Sunday, October 25, 2009

Emotion

....
Today makes it a month since Baby and I broke up. And I am on my period. The one of many many many months that i was sure I was going to get my period, u know...cuz im not getting any now

It's Sunday so let me begin from Thursday.

I got reeeally drunk. Had a good time at the pub. Met this guy had been eyeying for about two weeks... No chemistry. He was telling me about the British Army. And then he asked why I didnt sit for long (to talk to him) ...I was all over the place me and my drunkedness. And what was his name? I think Richard or Remmy or Ricky.., I told him my name was Tipsy.

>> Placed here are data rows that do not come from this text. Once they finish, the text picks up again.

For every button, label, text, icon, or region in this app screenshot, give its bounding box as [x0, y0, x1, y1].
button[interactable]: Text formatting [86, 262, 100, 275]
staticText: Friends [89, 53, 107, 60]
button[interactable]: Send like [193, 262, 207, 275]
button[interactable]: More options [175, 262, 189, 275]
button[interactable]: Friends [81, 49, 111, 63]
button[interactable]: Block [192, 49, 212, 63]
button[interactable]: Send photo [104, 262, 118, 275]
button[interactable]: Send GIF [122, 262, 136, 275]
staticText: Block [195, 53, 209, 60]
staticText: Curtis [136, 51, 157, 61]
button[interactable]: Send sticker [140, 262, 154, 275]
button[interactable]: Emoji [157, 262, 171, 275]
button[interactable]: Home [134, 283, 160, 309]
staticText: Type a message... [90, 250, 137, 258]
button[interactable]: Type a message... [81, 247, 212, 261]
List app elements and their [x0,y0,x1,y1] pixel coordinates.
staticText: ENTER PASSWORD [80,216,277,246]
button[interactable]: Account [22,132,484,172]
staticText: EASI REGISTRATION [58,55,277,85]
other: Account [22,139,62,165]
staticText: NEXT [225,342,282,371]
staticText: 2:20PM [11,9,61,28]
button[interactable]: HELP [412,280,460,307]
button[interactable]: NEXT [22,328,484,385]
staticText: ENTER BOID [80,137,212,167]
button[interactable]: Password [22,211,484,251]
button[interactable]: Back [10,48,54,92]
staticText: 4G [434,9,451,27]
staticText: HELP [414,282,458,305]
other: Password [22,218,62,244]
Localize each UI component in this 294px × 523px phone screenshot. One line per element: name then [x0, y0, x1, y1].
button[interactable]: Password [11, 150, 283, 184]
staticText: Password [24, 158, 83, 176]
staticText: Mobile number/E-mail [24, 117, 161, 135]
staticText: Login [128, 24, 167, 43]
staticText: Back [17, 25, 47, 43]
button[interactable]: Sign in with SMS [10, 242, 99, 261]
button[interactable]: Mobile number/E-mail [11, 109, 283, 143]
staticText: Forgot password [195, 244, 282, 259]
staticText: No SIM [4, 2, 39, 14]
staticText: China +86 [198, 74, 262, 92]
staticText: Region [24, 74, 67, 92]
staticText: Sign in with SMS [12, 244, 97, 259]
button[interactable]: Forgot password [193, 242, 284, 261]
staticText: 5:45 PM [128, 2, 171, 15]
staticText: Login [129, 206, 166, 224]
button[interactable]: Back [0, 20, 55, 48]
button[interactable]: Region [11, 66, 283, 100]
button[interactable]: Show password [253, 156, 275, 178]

So after being abandoned to ride on a piki piki in my drunken state, mscheeeeew, I fika my place... Bump into crazy M as i was trying to climb the stairs. We laugh at how drnk I am hahaha, she takes me home... i fall!! like lterally fall as i am entering the house... ouch my thigh. we laaaugh. she chills bit.. then she goes. and then silence.
I am so drunk and so lonely. I start to wish that i could google single man for hire... FOR A RELAIONSHIP SILLY!
I dose off on the sofa

BEYONCE'S SWEET DREAMS IS LOUD IN MY BRAIN!
oh crap my phone! i cant even see my bag! where the fuck is my phone ringing from!!!!!!! I stand in the middle of my living room and listen. the phone is ringing from outside. ???? okay. so i open the door. my bag is outside.

I get the phone, but then it falls... anyway when i finally grasp it i dont even check the caller ID...

"Sorry!!! sorry the phone fell...!!!" I blurt
"oh its okay!" he responds
oh fuck.
I CHECK THE CALLER ID! "ex.factor" aka BABY.
"Hi!!" i shout into the speaker i dont know why
HIM: "Sema. I was just checking up on you..."
ME: "Im good(or something i think i said)"
HIM: Are you drunk?
ME: "hahaha abit"
HIM: "you cant even hala to tell me success on my exams?"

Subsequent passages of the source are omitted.